The Lonely Patient: How We Experience Illness is Stein’s first non-fiction book, and it grew out of a series of lectures he gave at Brown University Medical School, where he is a professor of medicine and community health. The other impetus was the terminal illness of his brother-in-law Richard, a man 20 years his senior, whom Stein regarded with great affection, as an argumentative uncle, engaging colleague, and dear friend, all rolled into one.
 
It was Stein’s own reactions to Richard’s diagnosis of a rare form of sinus cancer that jolted him into the realization that as a young doctor he had been trained to keep an emotional distance from his patients and that posture had not allowed him to recognize the internal journeys into the alienating land of illness upon which they were embarked. Once he thought about what he’d heard from patients, however, he came up with four strong feelings experienced by most of them: betrayal, terror, loss, and loneliness.
 
These define the four sections of the book, in which Stein distills marvelously apt metaphoric descriptions — of pain, suffering, fear, health, illness. His images give us a clearer, more vivid understanding of the emotions he is describing. He also weaves through his own ruminations the words of others who have written about illness: Oliver Sacks, Susan Sontag, Reynolds Price, and Flannery O’Connor, and less well-known writers, such as Lucy Grealy, Dominique Bauby, and Jennifer Estess.
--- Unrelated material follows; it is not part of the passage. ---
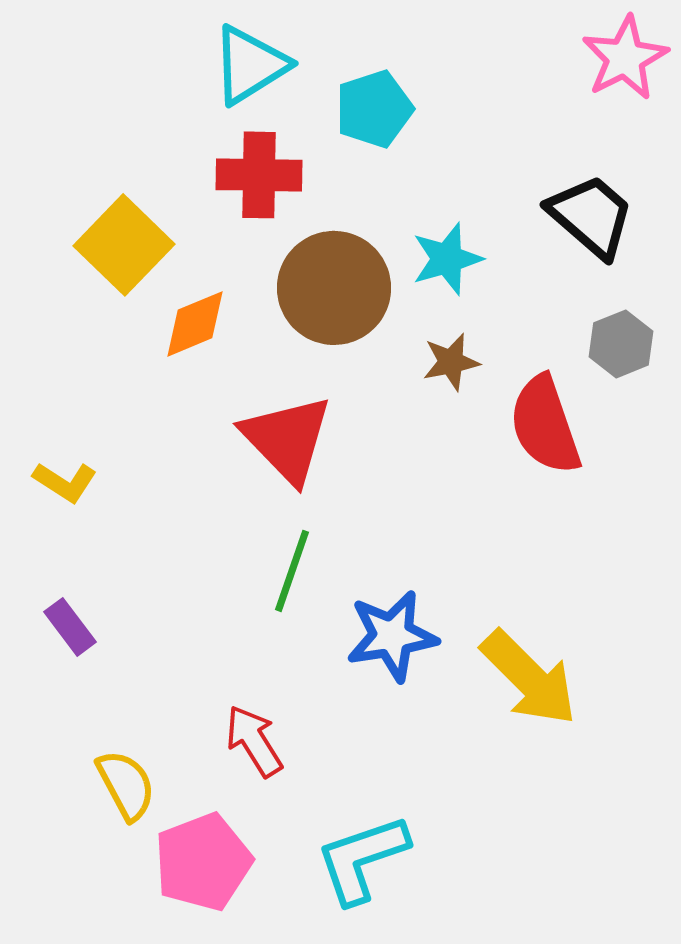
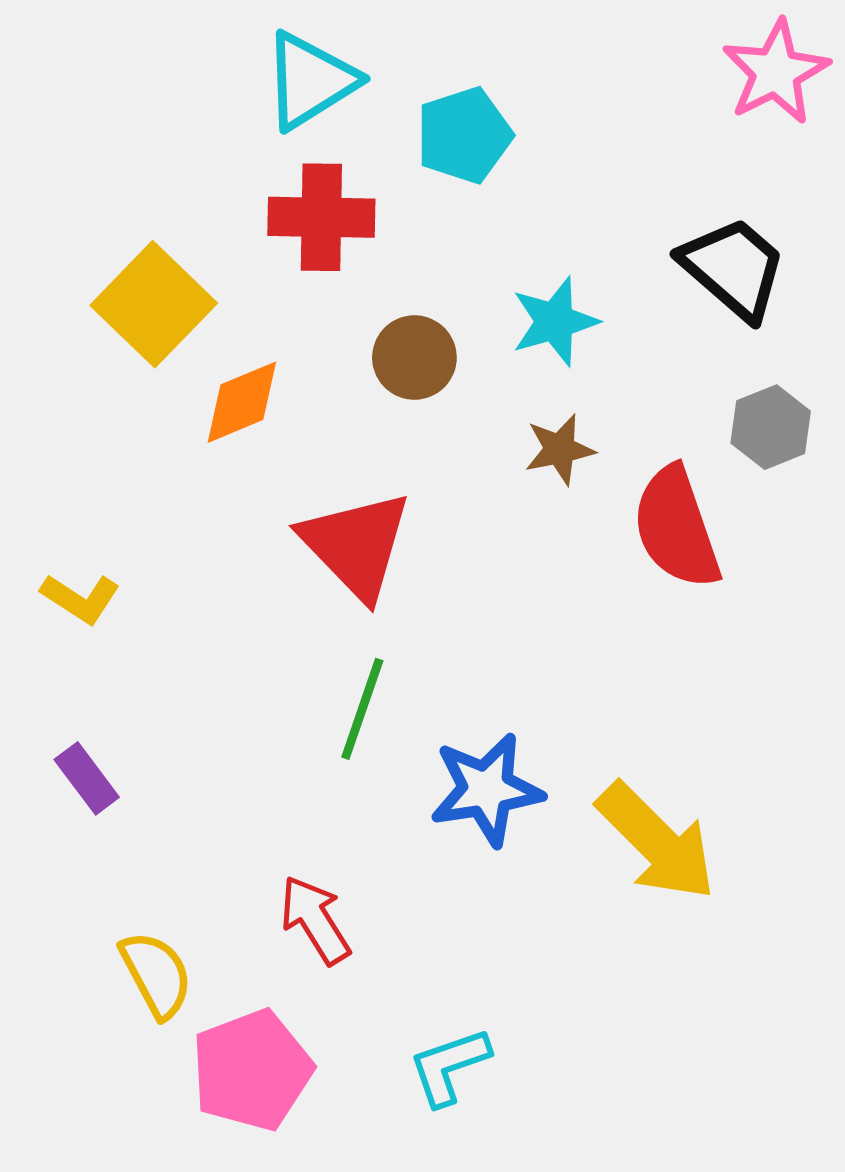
brown circle: (334, 288) -> (414, 358), size x0.6
cyan L-shape: (362, 859) -> (449, 1066), size x0.7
The pithy quotes he chooses deftly underscore and elaborate the points he is making.
 
The most memorable and distinct parts of Stein’s book are the narratives of particular patients, carefully laid out to create a dramatic arc to their stories: What first brings them to consult him? What are possible treatments for their problem? What is the outcome? As in most medical tales, not all endings are happy ones — i.e., a complete return to health. But Stein uses his interactions with these patients to inform and advise his readers — be they patients, family caregivers, or medical providers — about the inner turmoil that overtakes anyone who becomes ill.
 
First is Joanna, an energetic and athletic thirty-something, who has become debilitated and depressed by constant pain in her feet. Tests are inconclusive; treatments are unsuccessful. Joanna feels angry, out-of-control, betrayed by her body, but eventually she finds her own methods to cope, including a support group. Next comes Luke, with a strange bump on his forehead that definitely needs surgery, which he persistently refuses. Stein recognizes Luke’s terror but not its true source — the anesthesia — until several conversations bring that out of him.
 
The chapter on loss is illustrated by 18-year-old Leila’s situation: a salivary gland tumor and, although it is benign, Leila, a shy teenager, must cope with a disfiguring scar on her neck. Stein knew Leila as a soccer player, and he hopes her competitive spirit can pull her out of her sadness, though it’s actually a new boyfriend that is key to her recovery.
 
The book’s last section on loneliness, which is fed by all the other deep emotions of illness, is crucial to Stein, both because it involves an AIDS patient whose loneliness he wishes he’d picked up on and because it crystallizes an evolving issue between patient and physician. Patients need to talk and physicians must encourage them to so by showing a strong measure of empathy and active listening.
 
Stein addresses this concern in a twofold manner: he shares his careful observations and thoughtful analyses of the distress in which people with illness find themselves; and he opens his heart to the reader about his last visits to Richard’s dying bedside. In so doing, he gives us his humanity, and that’s all any patient really wants from a doctor.